— Exercise requirements —
Look through the listing below, and wherever a line has the string "Pokal", copy it.

# # # # #

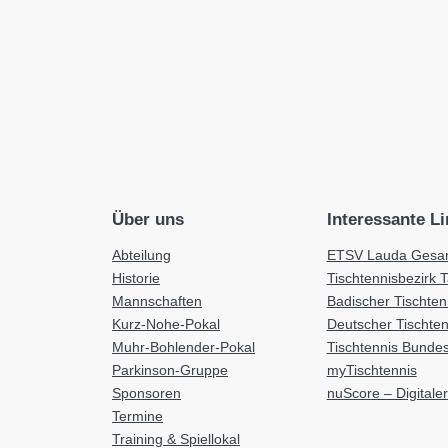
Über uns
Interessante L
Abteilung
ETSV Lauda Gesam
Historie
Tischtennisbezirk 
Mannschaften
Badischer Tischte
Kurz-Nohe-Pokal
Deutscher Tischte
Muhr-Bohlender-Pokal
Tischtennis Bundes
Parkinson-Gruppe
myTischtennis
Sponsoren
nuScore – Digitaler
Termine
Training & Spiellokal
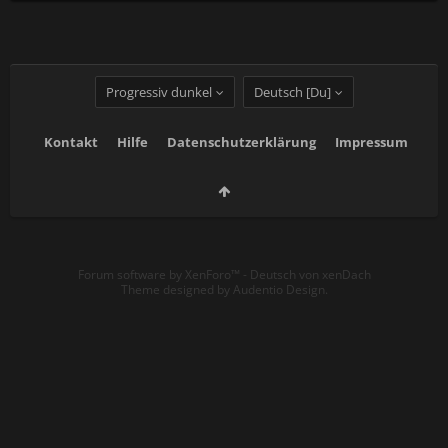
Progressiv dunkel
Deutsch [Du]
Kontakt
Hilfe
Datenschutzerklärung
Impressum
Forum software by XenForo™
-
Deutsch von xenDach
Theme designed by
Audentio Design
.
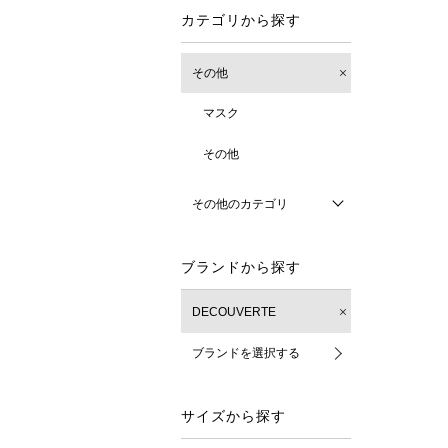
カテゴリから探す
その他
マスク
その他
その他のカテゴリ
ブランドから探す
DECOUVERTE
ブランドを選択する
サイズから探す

# # # # #

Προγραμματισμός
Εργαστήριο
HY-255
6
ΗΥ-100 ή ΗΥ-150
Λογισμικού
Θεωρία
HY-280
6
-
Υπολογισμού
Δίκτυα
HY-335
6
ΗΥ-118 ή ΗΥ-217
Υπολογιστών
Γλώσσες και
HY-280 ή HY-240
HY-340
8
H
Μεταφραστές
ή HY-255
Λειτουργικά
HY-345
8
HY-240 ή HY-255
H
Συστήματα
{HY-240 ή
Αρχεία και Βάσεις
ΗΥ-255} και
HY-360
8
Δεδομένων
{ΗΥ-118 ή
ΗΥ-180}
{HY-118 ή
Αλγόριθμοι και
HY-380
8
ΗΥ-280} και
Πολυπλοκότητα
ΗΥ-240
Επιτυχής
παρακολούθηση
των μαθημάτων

# # # # #

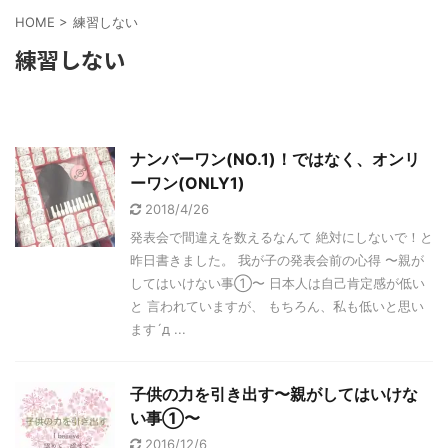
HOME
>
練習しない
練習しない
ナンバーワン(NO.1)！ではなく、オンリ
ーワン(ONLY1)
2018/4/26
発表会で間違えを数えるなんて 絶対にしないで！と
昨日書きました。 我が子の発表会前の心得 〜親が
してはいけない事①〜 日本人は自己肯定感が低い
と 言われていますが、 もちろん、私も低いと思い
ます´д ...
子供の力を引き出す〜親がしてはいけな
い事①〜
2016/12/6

# # # # #

— Answer below —
Kurz-Nohe-Pokal
Muhr-Bohlender-Pokal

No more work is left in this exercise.